→ Exercise requirements
With the pictures omitted, repeat exactly the lines below starting with the line that has "Preisträger Unternehmen" and going on through the line that has "بخارية، التروس، ساعات".

Saved data entries:

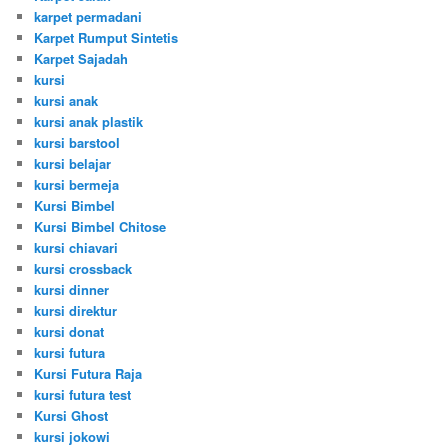
karpet permadani
Karpet Rumput Sintetis
Karpet Sajadah
kursi
kursi anak
kursi anak plastik
kursi barstool
kursi belajar
kursi bermeja
Kursi Bimbel
Kursi Bimbel Chitose
kursi chiavari
kursi crossback
kursi dinner
kursi direktur
kursi donat
kursi futura
Kursi Futura Raja
kursi futura test
Kursi Ghost
kursi jokowi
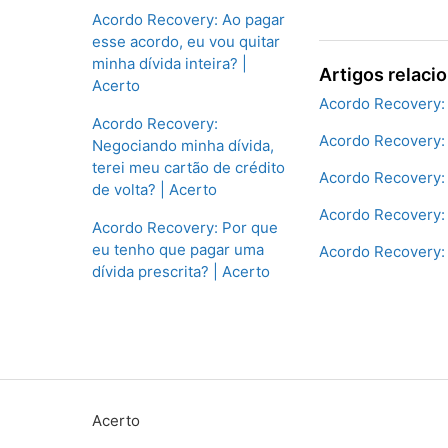
Acordo Recovery: Ao pagar
esse acordo, eu vou quitar
minha dívida inteira? |
Artigos relaci
Acerto
Acordo Recovery: 
Acordo Recovery:
Acordo Recovery: 
Negociando minha dívida,
terei meu cartão de crédito
Acordo Recovery:
de volta? | Acerto
Acordo Recovery: 
Acordo Recovery: Por que
eu tenho que pagar uma
Acordo Recovery:
dívida prescrita? | Acerto
Acerto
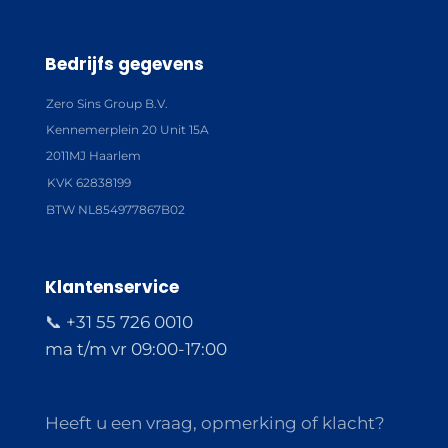
Bedrijfs gegevens
Zero Sins Group B.V.
Kennemerplein 20 Unit 15A
2011MJ Haarlem
KVK 62838199
BTW NL854977867B02
Klantenservice
📞 +31 55 726 0010
ma t/m vr 09:00-17:00
Heeft u een vraag, opmerking of klacht?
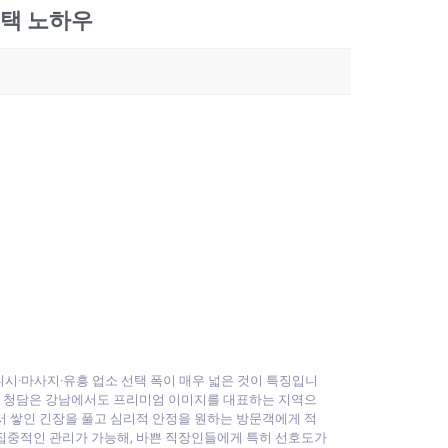
선택 노하우
스웨디시·마사지·유흥 업소 선택 폭이 매우 넓은 것이 특징입니
정과 청담은 강남에서도 프리미엄 이미지를 대표하는 지역으
서 쌓인 긴장을 풀고 심리적 안정을 원하는 방문객에게 적
집중적인 관리가 가능해, 바쁜 직장인들에게 특히 선호도가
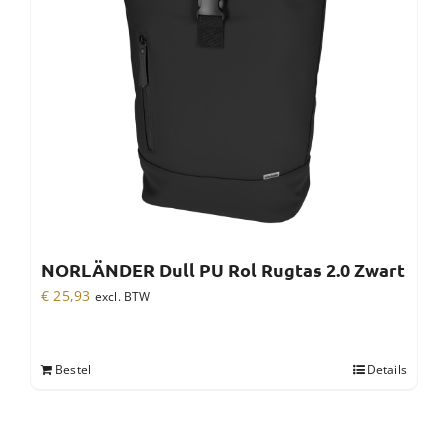
NORLÄNDER Dull PU Rol Rugtas 2.0 Zwart
€
25,93
excl. BTW
Bestel
Details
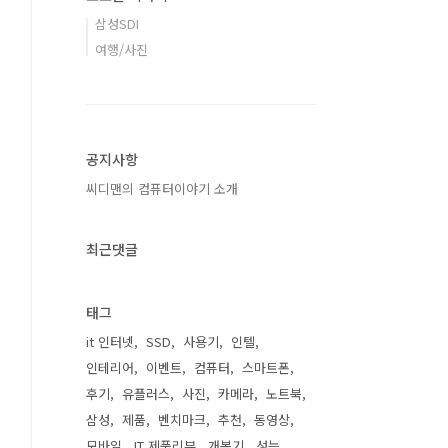
삼성SDI
여행/사진
공지사항
씨디맨의 컴퓨터이야기 소개
최근댓글
태그
it 인터넷
SSD
사용기
인텔
인테리어
이벤트
컴퓨터
스마트폰
후기
유플러스
사진
카메라
노트북
삼성
제품
벤치마크
추천
동영상
모바일
IT 제품리뷰
개봉기
성능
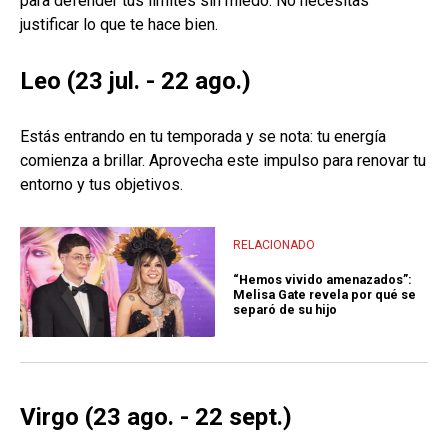
para defender tus límites sin miedo. No necesitas
justificar lo que te hace bien.
Leo (23 jul. - 22 ago.)
Estás entrando en tu temporada y se nota: tu energía
comienza a brillar. Aprovecha este impulso para renovar tu
entorno y tus objetivos.
RELACIONADO
“Hemos vivido amenazados”:
Melisa Gate revela por qué se
separó de su hijo
Virgo (23 ago. - 22 sept.)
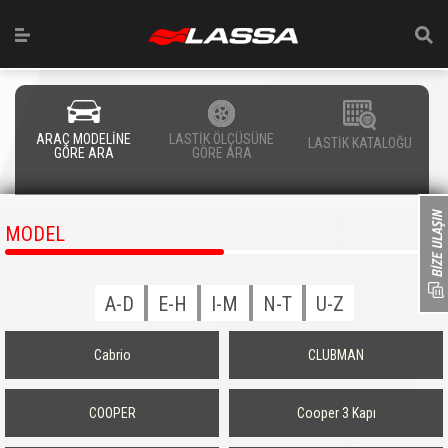
ARAÇ MODELİNE
LASTİK ÖLÇÜSÜNE
LASTİK KATALOĞU
GÖRE ARA
GÖRE ARA
MODEL
A-D
E-H
I-M
N-T
U-Z
Cabrio
CLUBMAN
COOPER
Cooper 3 Kapı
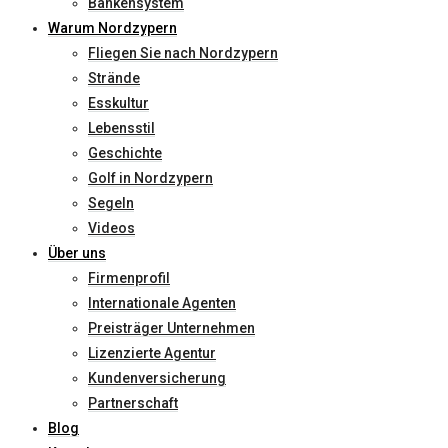
Bankensystem
Warum Nordzypern
Fliegen Sie nach Nordzypern
Strände
Esskultur
Lebensstil
Geschichte
Golf in Nordzypern
Segeln
Videos
Über uns
Firmenprofil
Internationale Agenten
Preisträger Unternehmen
Lizenzierte Agentur
Kundenversicherung
Partnerschaft
Blog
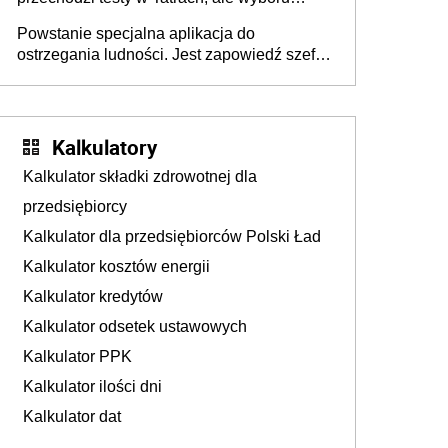
jeszcze nie ma
Powstanie specjalna aplikacja do
ostrzegania ludności. Jest zapowiedź szefa
MSWiA
Kalkulatory
Kalkulator składki zdrowotnej dla
przedsiębiorcy
Kalkulator dla przedsiębiorców Polski Ład
Kalkulator kosztów energii
Kalkulator kredytów
Kalkulator odsetek ustawowych
Kalkulator PPK
Kalkulator ilości dni
Kalkulator dat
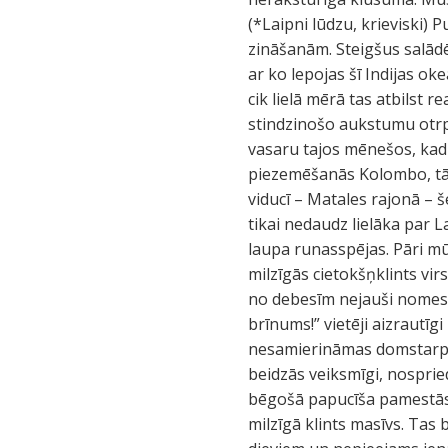
(*Laipni lūdzu, krieviski) 
zināšanām. Steigšus salādē
ar ko lepojas šī Indijas ok
cik lielā mērā tas atbilst r
stindzinošo aukstumu otrpu
vasaru tajos mēnešos, kad p
piezemēšanās Kolombo, tā 
viducī – Matales rajonā – 
tikai nedaudz lielāka par La
laupa runasspējas. Pāri mū
milzīgās cietokšņklints vi
no debesīm nejauši nomests
brīnums!” vietēji aizrautīg
nesamierināmas domstarpīb
beidzās veiksmīgi, nosprie
bēgošā papucīša pamestās, 
milzīgā klints masīvs. Tas 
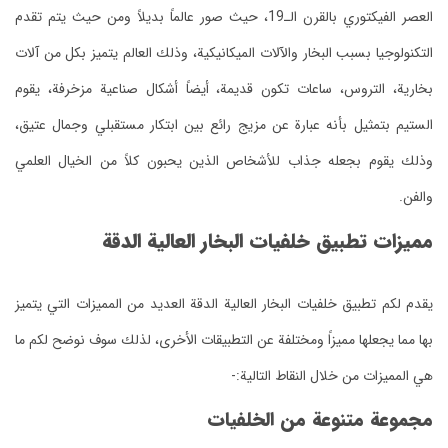
العصر الفيكتوري بالقرن الـ19، حيث صور عالماً بديلاً ومن حيث يتم تقدم
التكنولوجيا بسبب البخار والآلات الميكانيكية، وذلك العالم يتميز بكل من آلات
بخارية، التروس، ساعات تكون قديمة، أيضاً أشكال صناعية مزخرفة، يقوم
الستيم بتمثيل بأنه عبارة عن مزيج رائع بين ابتكار مستقبلي وجمال عتيق،
وذلك يقوم بجعله جذاب للأشخاص الذين يحبون كلاً من الخيال العلمي
والفن.
مميزات تطبيق خلفيات البخار العالية الدقة
يقدم لكم تطبيق خلفيات البخار العالية الدقة العديد من المميزات التي يتميز
بها مما يجعلها مميزاً ومختلفة عن التطبيقات الأخرى، لذلك سوف نوضح لكم ما
هي المميزات من خلال النقاط التالية:-
مجموعة متنوعة من الخلفيات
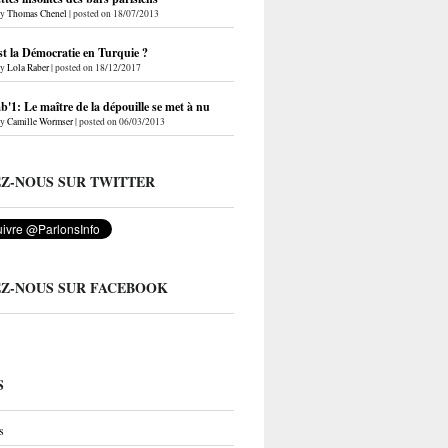
by
Thomas Chenel
|
posted on 18/07/2013
st la Démocratie en Turquie ?
by
Lola Raber
|
posted on 18/12/2017
'1: Le maître de la dépouille se met à nu
by
Camille Wormser
|
posted on 06/03/2013
EZ-NOUS SUR TWITTER
EZ-NOUS SUR FACEBOOK
S
s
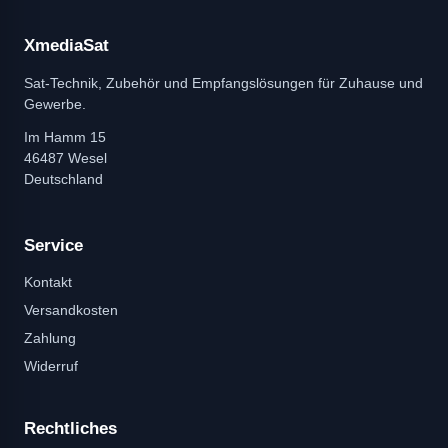
XmediaSat
Sat-Technik, Zubehör und Empfangslösungen für Zuhause und
Gewerbe.
Im Hamm 15
46487 Wesel
Deutschland
Service
Kontakt
Versandkosten
Zahlung
Widerruf
Rechtliches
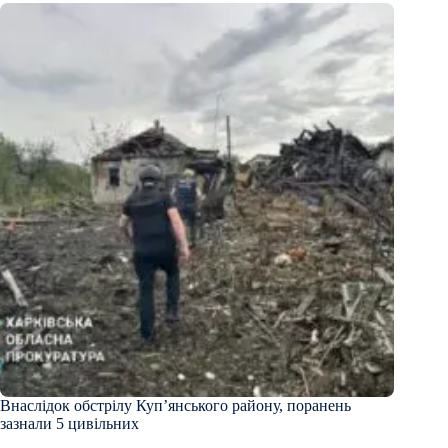
Внаслідок обстрілу Куп’янського району, поранень
зазнали 5 цивільних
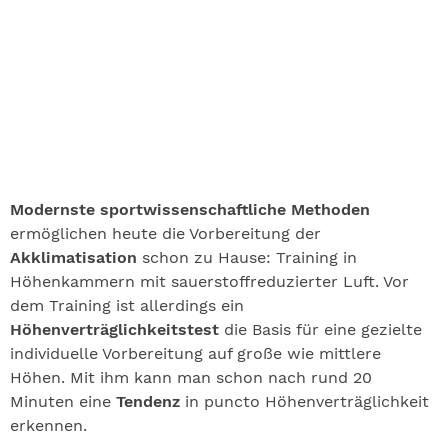
Modernste sportwissenschaft­liche Methoden
ermöglichen heute die Vorbereitung der
Akklimatisation
schon zu Hause: Training in
Höhenkammern mit sauerstoffreduzierter Luft. Vor
dem Training ist allerdings ein
Höhenverträglichkeitstest
die Basis für eine gezielte
individuelle Vorbereitung auf große wie mittlere
Höhen. Mit ihm kann man schon nach rund 20
Minuten eine
Tendenz
in puncto Höhenverträglichkeit
erkennen.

→ Completed task
Preisträger Unternehmen
Lizenzierte Agentur
Kundenversicherung
Partnerschaft
Blog
jeszcze nie ma
Powstanie specjalna aplikacja do
ostrzegania ludności. Jest zapowiedź szefa
MSWiA
Kalkulatory
Kalkulator składki zdrowotnej dla
przedsiębiorcy
Kalkulator dla przedsiębiorców Polski Ład
Kalkulator kosztów energii
Kalkulator kredytów
Kalkulator odsetek ustawowych
Kalkulator PPK
Kalkulator ilości dni
Kalkulator dat
(*Laipni lūdzu, krieviski) 
zināšanām. Steigšus salādē
ar ko lepojas šī Indijas ok
cik lielā mērā tas atbilst r
stindzinošo aukstumu otrpu
vasaru tajos mēnešos, kad p
piezemēšanās Kolombo, tā 
viducī – Matales rajonā – 
tikai nedaudz lielāka par La
laupa runasspējas. Pāri mū
milzīgās cietokšņklints vi
no debesīm nejauši nomests
brīnums!” vietēji aizrautīg
nesamierināmas domstarpīb
beidzās veiksmīgi, nosprie
bēgošā papucīša pamestās, 
milzīgā klints masīvs. Tas 
العصر الفيكتوري بالقرن الـ19، حيث صور عالماً بديلاً ومن حيث يتم تقدم
التكنولوجيا بسبب البخار والآلات الميكانيكية، وذلك العالم يتميز بكل من آلات
بخارية، التروس، ساعات تكون قديمة، أيضاً أشكال صناعية مزخرفة، يقوم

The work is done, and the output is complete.